I also like the fact that the police for once are sympathetic: They do their damndest to stop the fugitives, but also don’t really want to hurt them. (“I’ve been on the force for 18 years, and I haven’t killed anyone yet…I aim to keep it that way” says the captain) This is one of the things that give the movies its emotional impact: we like all the main players and we want them to just get along; to sit down and have a drink in the end. The fact that we know there must be the inevitable showdown makes it all the more tense. And isn’t it weird that once upon a time, policemen were portrayed as dedicated and honest, you know, as good guys? In the end, Clovis has his gun returned to him by his captain: “I expect you’ll want this back” says the captain and walks away. Slide calls after him “They weren’t ever going to use it” but gets no reply. It’s a sad moment, and we all know that nobody really won. I dowish the media/fame aspect had been developed a bit more, but at the same time, I see why it wasn’t. This is a character study, not a media satire, so it’s wisely kept in the background.
Goldie Hawn liked the script enough to break her sabbatical following her Academy Award nomination. It was based on a real event, though I don’t know how much of it has been altered. Still, in real life, Luann served 15 months, but convinced the state that she was a fit mother and was granted custody after she was released. William Atherton, probably most known as the creep who tried to shut down Ghostbusters and the smarmy reporter in the first two Die Hard movies, plays Clovis very well; he’s the perfect mix of nervous and reckless. Kudos also to John Williams (of course) for a different musical score: no huge symphonic movements, just some twangy and dusty harmonica tones with some oddly modern-sounding backbeats; a bit like Ry Cooder, but not as familiarly dull, if that makes sense.

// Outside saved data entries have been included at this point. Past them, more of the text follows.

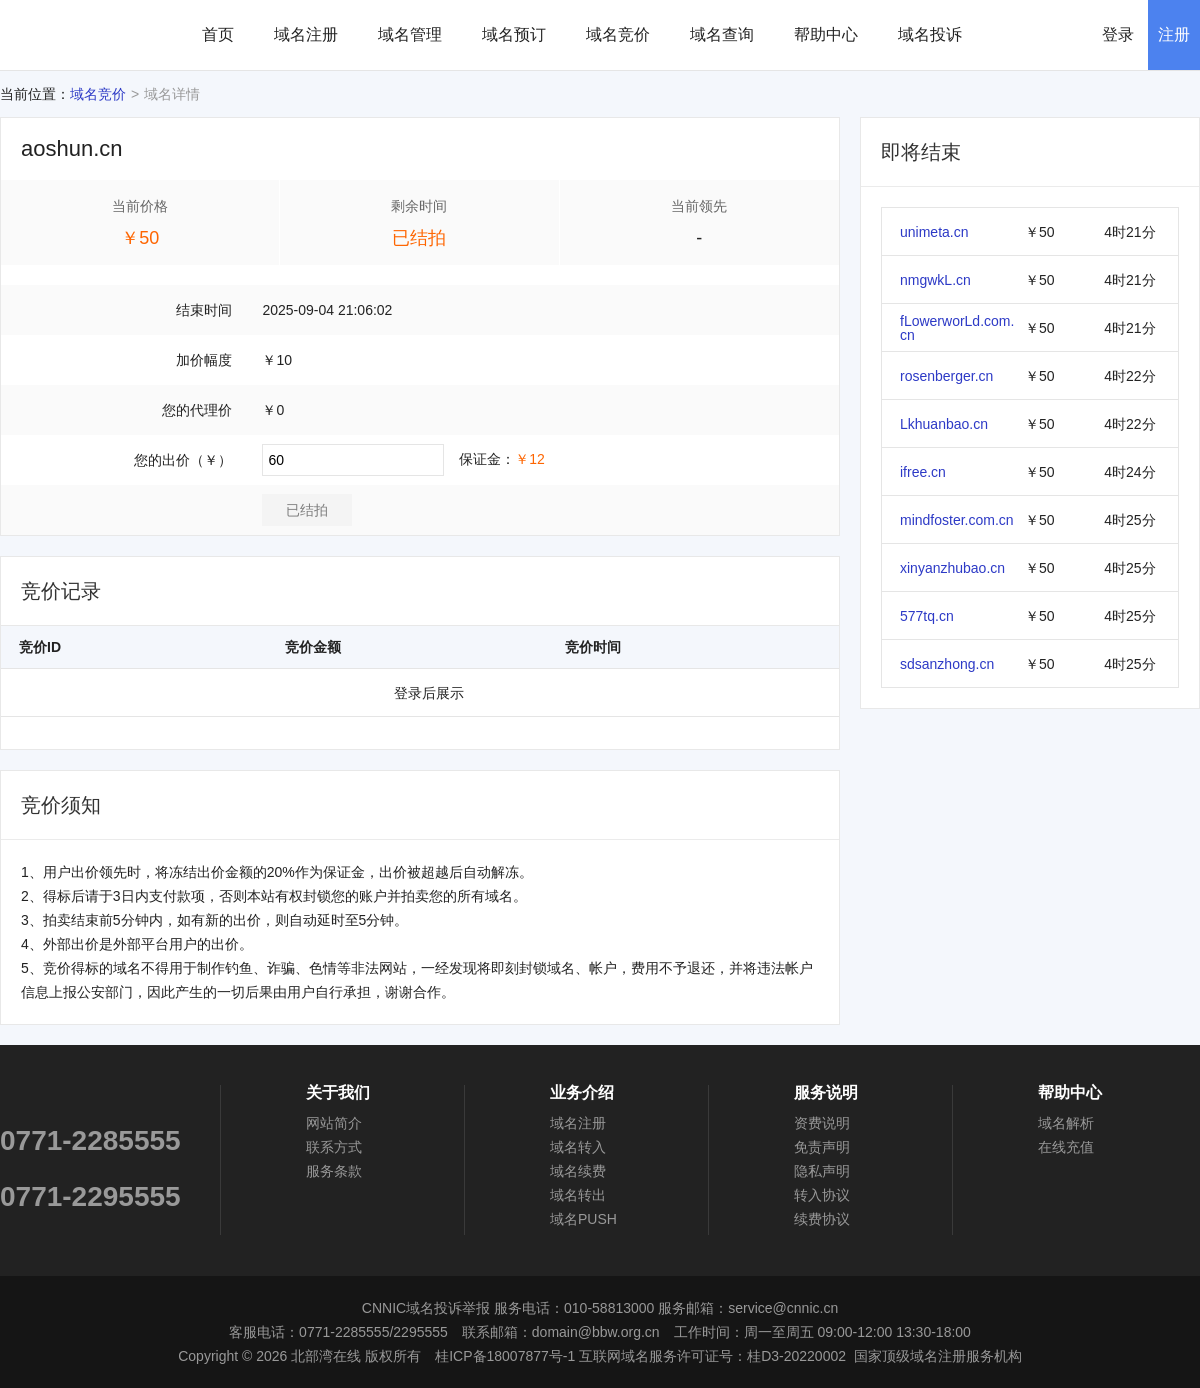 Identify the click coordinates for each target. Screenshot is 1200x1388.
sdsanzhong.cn (947, 664)
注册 (1174, 34)
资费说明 (822, 1123)
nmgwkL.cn (935, 280)
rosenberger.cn (946, 376)
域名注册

Spielberg went on to make Jaws after this; nothing else needs to be said about his career, except that it would be wonderful to see him do another movie like this, where people are the special effects. Barring his two amazing war movies, this (and I guess Jaws) might just be his most human movie. There are none of the overwrought and often misplaced histrionics that mars even his best work, such as Schindler’s List. (Partly, I think, because he doesn’t quite trust the audience to be moved sufficiently on their own –strange, given his skill, but perhaps stemming from the belated artistic recognition.) It’s not perfect, but it’s the sort of movie rarely seen these days; an action drama with actual heart and real characters. It’s also very ’70s American auteur, kissing cousins with Badlands and Bonnie and Clyde et al. So give it a spin.